Compassion, Education and Liberty

It is said that compassion has two parts. The first part is an observation: “There is suffering in the world.” The second part is a decision: “I will do what I can to end this suffering.” For me, compassion forms the foundation of my spirituality. If I simply try to act with compassion in my life, I will experience the positive spiritual life that the wise of all beliefs have recommended. Sin is acting without compassion. Compassion implies, explicitly, a world outside of myself, at least experientially, that I will interact with, and directs with simplicity and elegance how I might interact. The mark of truth is simplicity and elegance.
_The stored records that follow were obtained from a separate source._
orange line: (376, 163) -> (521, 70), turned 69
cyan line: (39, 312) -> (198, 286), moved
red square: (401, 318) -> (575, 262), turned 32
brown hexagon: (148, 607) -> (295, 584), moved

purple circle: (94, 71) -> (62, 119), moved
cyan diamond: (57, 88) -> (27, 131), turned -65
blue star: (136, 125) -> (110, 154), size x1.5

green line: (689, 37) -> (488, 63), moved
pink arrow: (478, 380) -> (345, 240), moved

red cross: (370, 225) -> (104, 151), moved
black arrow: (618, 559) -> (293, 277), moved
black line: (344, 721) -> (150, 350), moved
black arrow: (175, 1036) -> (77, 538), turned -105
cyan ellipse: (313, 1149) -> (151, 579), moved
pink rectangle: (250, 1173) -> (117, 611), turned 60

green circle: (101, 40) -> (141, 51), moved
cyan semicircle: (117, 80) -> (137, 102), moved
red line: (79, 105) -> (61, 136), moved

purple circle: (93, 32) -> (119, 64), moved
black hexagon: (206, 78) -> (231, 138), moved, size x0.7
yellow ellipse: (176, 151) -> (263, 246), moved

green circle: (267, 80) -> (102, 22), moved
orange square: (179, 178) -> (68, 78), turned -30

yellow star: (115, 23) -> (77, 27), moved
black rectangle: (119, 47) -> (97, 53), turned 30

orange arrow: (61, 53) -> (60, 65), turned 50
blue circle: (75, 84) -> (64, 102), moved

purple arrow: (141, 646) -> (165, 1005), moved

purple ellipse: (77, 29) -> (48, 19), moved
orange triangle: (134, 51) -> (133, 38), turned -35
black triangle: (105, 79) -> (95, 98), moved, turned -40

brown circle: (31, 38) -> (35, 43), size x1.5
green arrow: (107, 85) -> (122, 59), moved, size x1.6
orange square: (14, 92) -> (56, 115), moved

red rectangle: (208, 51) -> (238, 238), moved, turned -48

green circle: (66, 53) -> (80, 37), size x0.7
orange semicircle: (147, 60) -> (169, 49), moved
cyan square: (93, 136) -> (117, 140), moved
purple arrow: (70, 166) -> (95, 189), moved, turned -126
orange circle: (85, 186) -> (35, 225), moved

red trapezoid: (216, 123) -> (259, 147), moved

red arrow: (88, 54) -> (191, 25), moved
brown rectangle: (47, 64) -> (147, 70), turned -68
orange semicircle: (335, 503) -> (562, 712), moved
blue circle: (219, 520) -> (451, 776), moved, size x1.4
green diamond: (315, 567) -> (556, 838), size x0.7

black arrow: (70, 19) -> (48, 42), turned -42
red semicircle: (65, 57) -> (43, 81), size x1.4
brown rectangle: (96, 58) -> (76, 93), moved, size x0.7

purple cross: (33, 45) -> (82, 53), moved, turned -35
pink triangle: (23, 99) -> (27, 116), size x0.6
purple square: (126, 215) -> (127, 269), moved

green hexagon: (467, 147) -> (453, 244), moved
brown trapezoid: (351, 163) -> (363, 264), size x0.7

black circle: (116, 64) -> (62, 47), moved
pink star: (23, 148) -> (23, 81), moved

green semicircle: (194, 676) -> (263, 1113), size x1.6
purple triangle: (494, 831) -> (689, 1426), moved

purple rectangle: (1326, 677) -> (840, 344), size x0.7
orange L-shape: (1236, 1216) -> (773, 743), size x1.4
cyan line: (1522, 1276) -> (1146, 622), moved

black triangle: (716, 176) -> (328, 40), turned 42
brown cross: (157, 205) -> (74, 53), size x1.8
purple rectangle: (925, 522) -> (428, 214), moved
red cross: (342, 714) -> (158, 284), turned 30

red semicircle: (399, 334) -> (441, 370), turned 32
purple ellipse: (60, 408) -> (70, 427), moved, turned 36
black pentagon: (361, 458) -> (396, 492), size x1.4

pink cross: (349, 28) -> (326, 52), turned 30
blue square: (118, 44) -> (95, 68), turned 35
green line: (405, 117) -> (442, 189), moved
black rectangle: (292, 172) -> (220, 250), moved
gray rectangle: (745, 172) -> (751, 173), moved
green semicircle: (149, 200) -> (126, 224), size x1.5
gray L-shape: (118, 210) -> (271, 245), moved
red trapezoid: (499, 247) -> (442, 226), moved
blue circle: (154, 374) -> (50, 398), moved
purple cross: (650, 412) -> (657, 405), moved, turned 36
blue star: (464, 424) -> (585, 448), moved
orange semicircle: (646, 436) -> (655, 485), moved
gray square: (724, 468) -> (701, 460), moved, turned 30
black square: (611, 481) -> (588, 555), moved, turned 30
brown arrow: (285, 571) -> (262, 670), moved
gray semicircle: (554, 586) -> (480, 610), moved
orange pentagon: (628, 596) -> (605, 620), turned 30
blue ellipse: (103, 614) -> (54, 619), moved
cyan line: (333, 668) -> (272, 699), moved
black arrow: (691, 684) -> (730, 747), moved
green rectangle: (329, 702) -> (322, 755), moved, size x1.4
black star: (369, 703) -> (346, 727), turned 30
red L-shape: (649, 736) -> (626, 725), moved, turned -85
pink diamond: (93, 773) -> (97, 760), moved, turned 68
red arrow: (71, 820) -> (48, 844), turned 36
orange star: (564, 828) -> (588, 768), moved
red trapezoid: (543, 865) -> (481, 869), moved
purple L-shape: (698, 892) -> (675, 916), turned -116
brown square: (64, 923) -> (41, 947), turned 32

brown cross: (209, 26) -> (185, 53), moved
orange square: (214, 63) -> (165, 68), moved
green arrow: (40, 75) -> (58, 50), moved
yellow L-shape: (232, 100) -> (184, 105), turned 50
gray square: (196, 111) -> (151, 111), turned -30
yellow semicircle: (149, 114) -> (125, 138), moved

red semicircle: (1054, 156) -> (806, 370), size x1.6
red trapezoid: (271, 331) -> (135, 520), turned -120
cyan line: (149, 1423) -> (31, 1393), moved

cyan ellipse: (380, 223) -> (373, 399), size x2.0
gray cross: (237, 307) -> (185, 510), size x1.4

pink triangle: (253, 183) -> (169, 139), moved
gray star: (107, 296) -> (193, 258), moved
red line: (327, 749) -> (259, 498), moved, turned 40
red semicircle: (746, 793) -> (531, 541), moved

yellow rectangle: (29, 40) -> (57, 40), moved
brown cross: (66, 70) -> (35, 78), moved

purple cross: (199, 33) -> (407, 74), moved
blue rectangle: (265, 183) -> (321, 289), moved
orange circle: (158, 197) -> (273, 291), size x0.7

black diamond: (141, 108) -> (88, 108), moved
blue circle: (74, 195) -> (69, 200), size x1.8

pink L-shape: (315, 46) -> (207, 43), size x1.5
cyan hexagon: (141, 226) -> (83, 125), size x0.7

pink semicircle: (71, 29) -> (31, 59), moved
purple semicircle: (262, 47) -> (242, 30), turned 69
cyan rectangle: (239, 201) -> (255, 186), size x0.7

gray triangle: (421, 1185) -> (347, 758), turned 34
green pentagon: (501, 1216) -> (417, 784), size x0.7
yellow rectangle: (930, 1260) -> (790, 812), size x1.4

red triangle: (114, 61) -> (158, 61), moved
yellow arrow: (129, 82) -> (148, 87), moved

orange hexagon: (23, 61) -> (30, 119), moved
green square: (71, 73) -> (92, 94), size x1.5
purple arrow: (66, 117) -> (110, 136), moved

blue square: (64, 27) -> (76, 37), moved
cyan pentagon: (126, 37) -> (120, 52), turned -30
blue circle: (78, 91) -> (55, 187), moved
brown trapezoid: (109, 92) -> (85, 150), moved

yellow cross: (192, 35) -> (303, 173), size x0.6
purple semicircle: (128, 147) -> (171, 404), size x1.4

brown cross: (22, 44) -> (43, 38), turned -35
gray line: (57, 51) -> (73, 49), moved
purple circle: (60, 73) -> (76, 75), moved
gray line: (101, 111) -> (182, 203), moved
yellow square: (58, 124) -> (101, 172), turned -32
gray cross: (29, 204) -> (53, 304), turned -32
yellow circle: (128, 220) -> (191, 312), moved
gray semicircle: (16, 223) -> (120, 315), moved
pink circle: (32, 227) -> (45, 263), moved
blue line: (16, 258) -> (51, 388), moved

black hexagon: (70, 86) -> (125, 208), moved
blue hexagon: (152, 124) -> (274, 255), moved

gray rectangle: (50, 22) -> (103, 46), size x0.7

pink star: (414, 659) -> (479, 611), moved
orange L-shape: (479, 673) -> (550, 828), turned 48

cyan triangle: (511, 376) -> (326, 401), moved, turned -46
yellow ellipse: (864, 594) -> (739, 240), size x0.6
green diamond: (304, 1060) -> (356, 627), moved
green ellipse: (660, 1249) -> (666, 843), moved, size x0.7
Thomas Jefferson used the words “life, liberty, and the pursuit of happiness”. He could have used freedom, but he did not. Freedom is just that; I am free, I can do anything without restraint. I can take, hurt, even kill, because I am free. Liberty is a higher bar. Yes, I am quite free to kill you, but I won’t because that would be wrong. Jefferson believed ANY government was too much government, he was, at least in the ideal, an anarchist. He also knew that any free society depended on intelligent, moral citizens.

“Congress shall make no law respecting an establishment of religion, or prohibiting the free exercise thereof; or abridging the freedom of speech, or of the press; or the right of the people peaceably to assemble, and to petition the Government for a redress of grievances.”